La foi musulmane est partout: les rues de Conakry fourmillent de gens attendant l’appel à la prière de Tabaski par le Muezzin
Je parcours avec Kanséréba les ruelles de son quartier à Dixinn, sur la rive nord de la péninsule de Conakry. Bientôt va commencer la prière de rupture du jeun de l’Aid El Fitr, plus communément appelée « Tabaski » en Afrique de l’Ouest, qui marque la fin du mois sacré du jeun du Ramadan.

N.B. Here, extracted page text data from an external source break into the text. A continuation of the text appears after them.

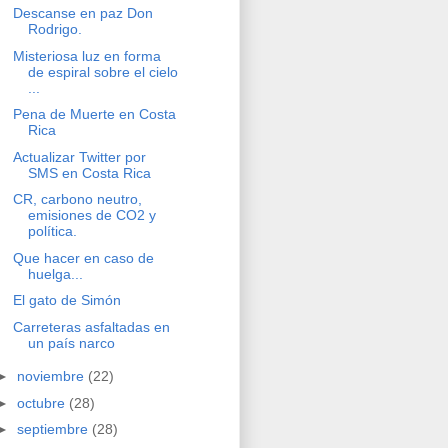
Descanse en paz Don
Rodrigo.
Misteriosa luz en forma
de espiral sobre el cielo
...
Pena de Muerte en Costa
Rica
Actualizar Twitter por
SMS en Costa Rica
CR, carbono neutro,
emisiones de CO2 y
política.
Que hacer en caso de
huelga...
El gato de Simón
Carreteras asfaltadas en
un país narco
►
noviembre
(22)
►
octubre
(28)
►
septiembre
(28)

Dans ce quartier la mosquée est trop petite pour accueillir les nombreux fidèles. Patiemment les gens installent leurs tapis de prières dans la rue. Les femmes sont rangées d’un côté de la rue. Elles sont vêtues de vêtements traditionnels colorés, parfois panachés avec des hijabs noirs, ou bien carrément vêtues tout de noir. De l’autre côté, se tiennent alignés les hommes vêtus de leur plus beaux habits traditionnels, notamment en tissu damassé de bazin. Quelques-uns portent des robes de prières. Un banc sépare les hommes des femmes.
Des enfants espiègles, trop petits pour prier, ne parviennent pas à troubler les prières de leur mère. A quelques pas de là, des moutons se repaissent à proximité de la voie ferrée sur laquelle circulent d’énormes wagons remplis de bauxite rouge. L’ambiance est à la fête même si la hausse des cours du mouton a obligé de nombreuses familles à se serrer encore un peu plus la ceinture. La foi est demeurée à son niveau le plus haut.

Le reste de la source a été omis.